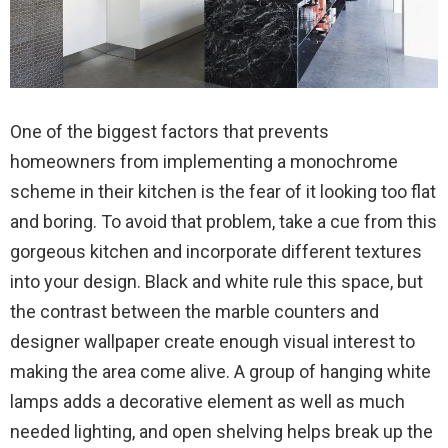
One of the biggest factors that prevents
homeowners from implementing a monochrome
scheme in their kitchen is the fear of it looking too flat
and boring. To avoid that problem, take a cue from this
gorgeous kitchen and incorporate different textures
into your design. Black and white rule this space, but
the contrast between the marble counters and
designer wallpaper create enough visual interest to
making the area come alive. A group of hanging white
lamps adds a decorative element as well as much
needed lighting, and open shelving helps break up the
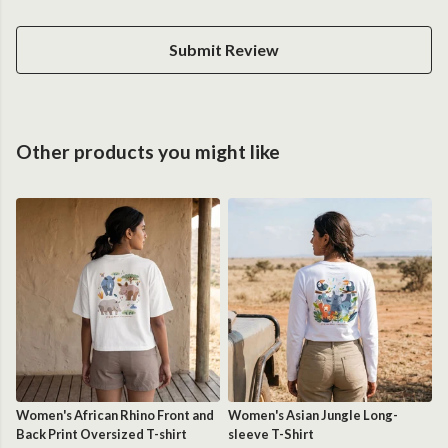
Submit Review
Other products you might like
Women's African Rhino Front and
Women's Asian Jungle Long-
Back Print Oversized T-shirt
sleeve T-Shirt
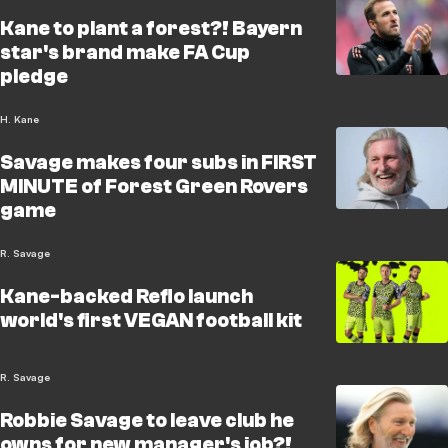
Kane to plant a forest?! Bayern
star's brand make FA Cup
pledge
H. Kane
Savage makes four subs in FIRST
MINUTE of Forest Green Rovers
game
R. Savage
Kane-backed Reflo launch
world's first VEGAN football kit
R. Savage
Robbie Savage to leave club he
owns for new manager's job?!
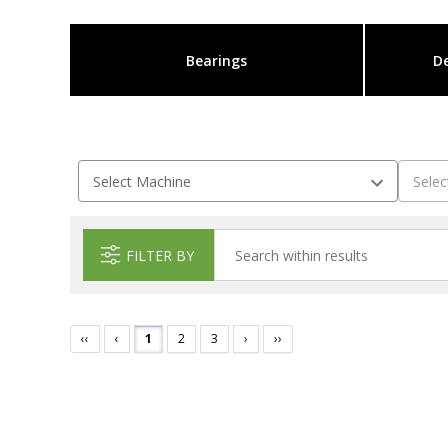
Bearings
De
FILTER BY
‹‹
‹
1
2
3
›
››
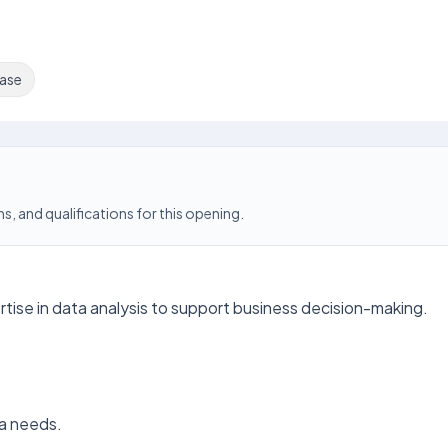
ase
s, and qualifications for this opening.
ertise in data analysis to support business decision-making.
ta needs.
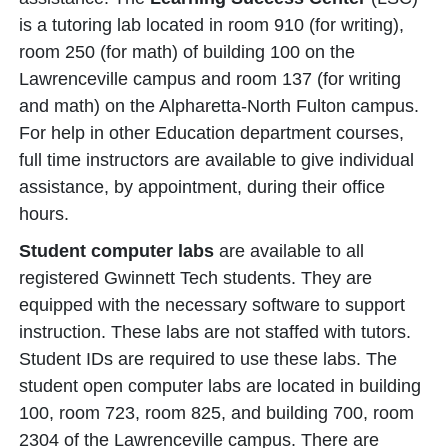
is a tutoring lab located in room 910 (for writing),
room 250 (for math) of building 100 on the
Lawrenceville campus and room 137 (for writing
and math) on the Alpharetta-North Fulton campus.
For help in other Education department courses,
full time instructors are available to give individual
assistance, by appointment, during their office
hours.
Student computer labs
are available to all
registered Gwinnett Tech students. They are
equipped with the necessary software to support
instruction. These labs are not staffed with tutors.
Student IDs are required to use these labs. The
student open computer labs are located in building
100, room 723, room 825, and building 700, room
2304 of the Lawrenceville campus. There are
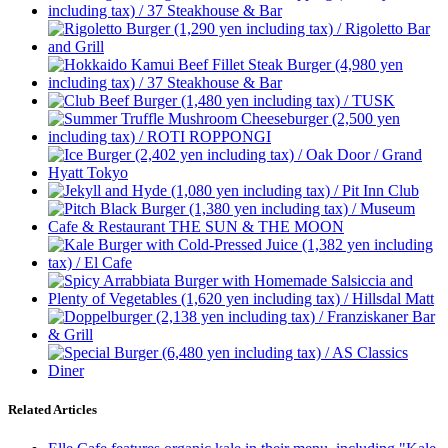
Related Articles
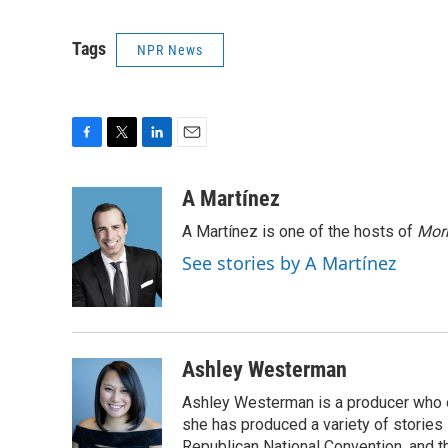
Tags
NPR News
F
T
L
E
a
w
i
m
c
i
n
a
A Martínez
e
t
k
i
A Martínez is one of the hosts of
Morn
b
t
e
l
o
e
d
See stories by A Martínez
o
r
I
k
n
Ashley Westerman
Ashley Westerman is a producer who oc
she has produced a variety of stories
Republican National Convention, and t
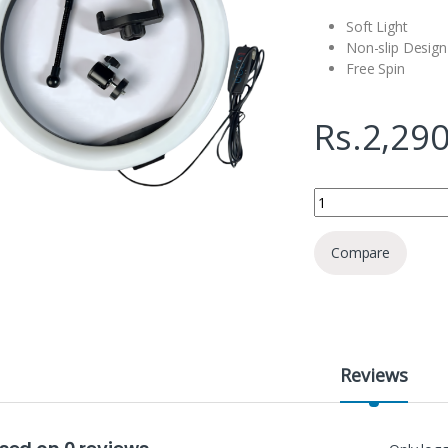
Soft Light
Non-slip Design
Free Spin
Rs.
2,290
PLokama PK- 260 10"
Compare
Reviews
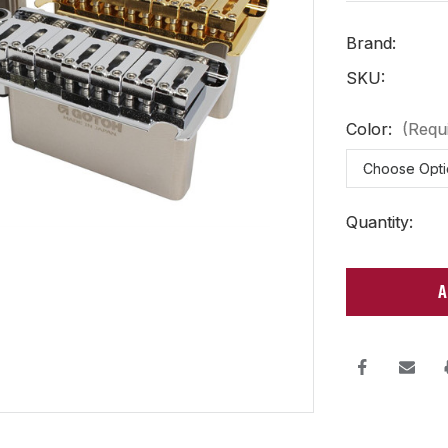
Brand:
SKU:
Color:
(Requ
Current
Quantity:
Stock:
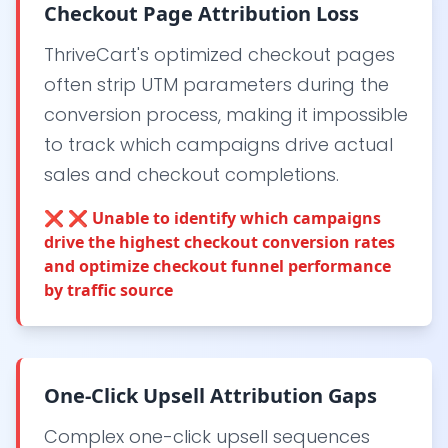
Checkout Page Attribution Loss
ThriveCart's optimized checkout pages
often strip UTM parameters during the
conversion process, making it impossible
to track which campaigns drive actual
sales and checkout completions.
❌
❌ Unable to identify which campaigns
drive the highest checkout conversion rates
and optimize checkout funnel performance
by traffic source
One-Click Upsell Attribution Gaps
Complex one-click upsell sequences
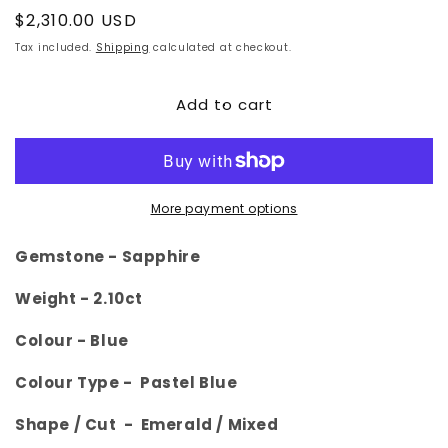
Regular
$2,310.00 USD
price
Tax included.
Shipping
calculated at checkout.
Add to cart
More payment options
Gemstone -
Sapphire
Weight -
2.10ct
Colour -
Blue
Colour Type - Pastel Blue
Shape / Cut - Emerald
/ Mixed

TASK ITEM: The line containing "Ashley Westerman is a producer who oc" marks the end; please output exactly the lines of the listing above from its first line through that line, without pictures.

RESULT:
One of the biggest factors that prevents
homeowners from implementing a monochrome
scheme in their kitchen is the fear of it looking too flat
and boring. To avoid that problem, take a cue from this
gorgeous kitchen and incorporate different textures
into your design. Black and white rule this space, but
the contrast between the marble counters and
designer wallpaper create enough visual interest to
making the area come alive. A group of hanging white
lamps adds a decorative element as well as much
needed lighting, and open shelving helps break up the
Submit Review
Other products you might like
Women's African Rhino Front and
Women's Asian Jungle Long-
Back Print Oversized T-shirt
sleeve T-Shirt
Kane to plant a forest?! Bayern
star's brand make FA Cup
pledge
H. Kane
Savage makes four subs in FIRST
MINUTE of Forest Green Rovers
game
R. Savage
Kane-backed Reflo launch
world's first VEGAN football kit
R. Savage
Robbie Savage to leave club he
owns for new manager's job?!
Bearings
De
FILTER BY
‹‹
‹
1
2
3
›
››
ase
s, and qualifications for this opening.
ertise in data analysis to support business decision-making.
ta needs.
is a tutoring lab located in room 910 (for writing),
room 250 (for math) of building 100 on the
Lawrenceville campus and room 137 (for writing
and math) on the Alpharetta-North Fulton campus.
For help in other Education department courses,
full time instructors are available to give individual
assistance, by appointment, during their office
hours.
Student computer labs
are available to all
registered Gwinnett Tech students. They are
equipped with the necessary software to support
instruction. These labs are not staffed with tutors.
Student IDs are required to use these labs. The
student open computer labs are located in building
100, room 723, room 825, and building 700, room
2304 of the Lawrenceville campus. There are
Related Articles
Tags
NPR News
F
T
L
E
a
w
i
m
c
i
n
a
A Martínez
e
t
k
i
A Martínez is one of the hosts of
Morn
b
t
e
l
o
e
d
See stories by A Martínez
o
r
I
k
n
Ashley Westerman
Ashley Westerman is a producer who oc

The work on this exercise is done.